A Study in Sidekicks: The Detective’s Assistant in Crime Fiction
Event Information
Description
Join Dr Lucy Andrew and Sam Saunders as they discuss their forthcoming research project, A Study in Sidekicks: The Detective’s Assistant in Crime Fiction, which will explore the significance of the sidekick across a wide range of crime narratives from the 19th century to the present day.
Sam will consider the role of the reader operating as the sidekick figure in mid-Victorian‘detective literature’. The ‘narrator sidekick’, made famous by the narrator in Edgar Allan Poe’s C. Auguste Dupin short-stories (1841-45), was replaced by the reader in the mid-1800s, as the genre was designed to allow readers to experience the criminal. As disinterest in this grew towards the fin-de-siècle, the narrator sidekick began to reappear, in the form of characters such as Dr John Watson.

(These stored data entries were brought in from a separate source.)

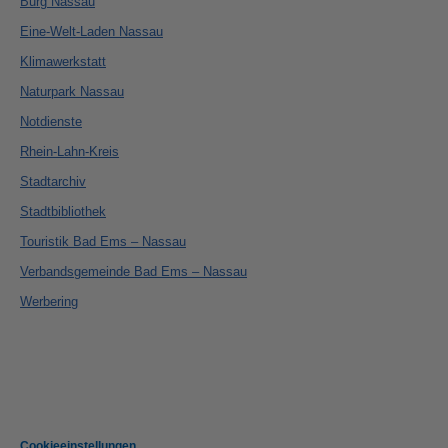
Burg Nassau
Eine-Welt-Laden Nassau
Klimawerkstatt
Naturpark Nassau
Notdienste
Rhein-Lahn-Kreis
Stadtarchiv
Stadtbibliothek
Touristik Bad Ems – Nassau
Verbandsgemeinde Bad Ems – Nassau
Werbering
Cookieeinstellungen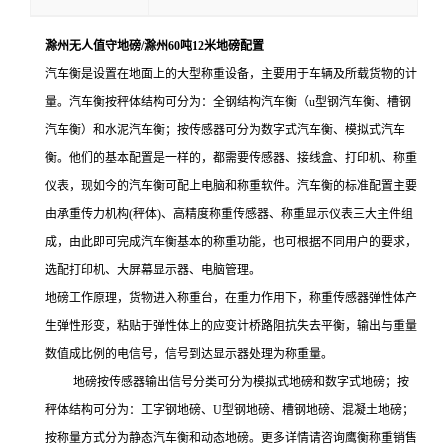
滁州无人值守地磅/滁州60吨12米地磅配置
汽车衡是设置在地面上的大型称重设备，主要用于车辆及所载货物的计
量。汽车衡按秤体结构可分为：全钢结构汽车衡（u型钢汽车衡、槽钢
汽车衡）和水泥汽车衡；按传感器可分为数字式汽车衡、模拟式汽车
衡。他们的基本配置是一样的，都需要传感器、接线盒、打印机、称重
仪表，现如今的汽车衡可配上电脑和称重软件。汽车衡的标准配置主要
由承重传力机构(秤体)、高精度称重传感器、称重显示仪表三大主件组
成，由此即可完成汽车衡基本的称重功能，也可根据不同用户的要求，
选配打印机、大屏幕显示器、电脑管理。
地磅工作原理，货物进入称重台，在重力作用下，称重传感器弹性体产
生弹性形变，粘贴于弹性体上的应变计桥路阻抗失去平衡，输出与重量
数值成比例的电信号，信号到达显示器处理为称重量。
地磅按传感器输出信号分类可分为模拟式地磅和数字式地磅；按
秤体结构可分为：工字钢地磅、
U型钢地磅、槽钢地磅、混凝土地磅；
按称量方式分为静态汽车衡和动态地磅。更多详情请咨询鹰衡称重销售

Lucy will discuss the phenomenon of the boy sidekick, from Sherlock Holmes’s Baker Street Irregulars to Batman’s Robin, with particular emphasis upon contemporary texts which problematize these adult detective/boy assistant relationships, such as Anthony Horowitz’s Sherlock Holmes novel The House of Silk (2011) and Frank Miller’s graphic novel, All-Star Batman and Robin, the Boy Wonder (2005-8).
Lucy is Lecturer in English Literature and Programme Leader of the English degree at University Centre Shrewsbury. Her research specialisms are in children’s and young adult literature and crime fiction and her first monograph, The Boy Detective in Early British Children’s Literature: Patrolling the Borders between Boyhood and Manhood was published by Palgrave Macmillan in 2017. She has also published on Veronica Mars, Harry Potter and supernatural detective fiction for young readers and is the co-editor of Crime Fiction in the City: Capital Crimes (University of Wales Press).

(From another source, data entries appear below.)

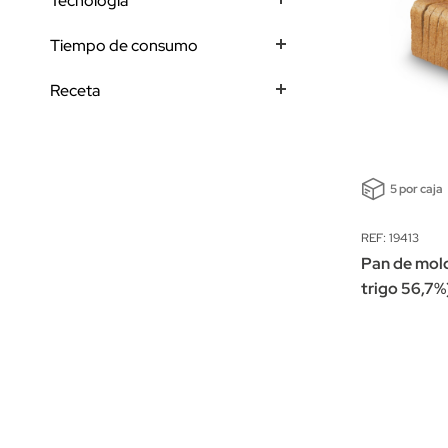
Tecnología
Tiempo de consumo
Receta
5 por caja
REF: 19413
Pan de mold
trigo 56,7%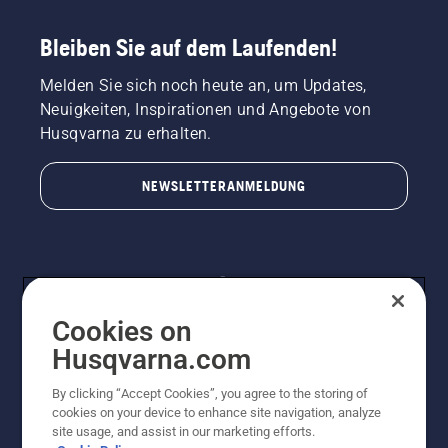
Bleiben Sie auf dem Laufenden!
Melden Sie sich noch heute an, um Updates,
Neuigkeiten, Inspirationen und Angebote von
Husqvarna zu erhalten.
NEWSLETTERANMELDUNG
Cookies on
Husqvarna.com
By clicking “Accept Cookies”, you agree to the storing of
© Husqvarna AB (publ). Alle Rechte vorbehalten.
cookies on your device to enhance site navigation, analyze
Preisänderungen, Irrtümer, Text- und Satzfehler sind
site usage, and assist in our marketing efforts.
vorbehalten. Bei den Preisangaben handelt es sich um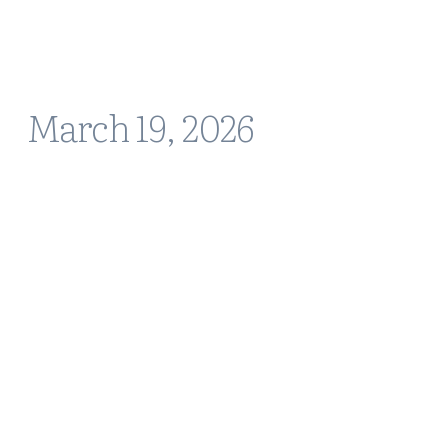
March 19, 2026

Sam is a third-year PhD student at Liverpool John Moores University, where he is researching the role of the 19th century periodical press in the construction, evolution and reception of crime and detective fiction between 1861 and 1887. He has previously written for the British Association for Victorian Studies (BAVS), the Research Society for Victorian Periodicals (RSVP) and has articles awaiting publication with the Wilkie Collins Journal and Law, Crime and History, a special issue of which he is also currently co-editing.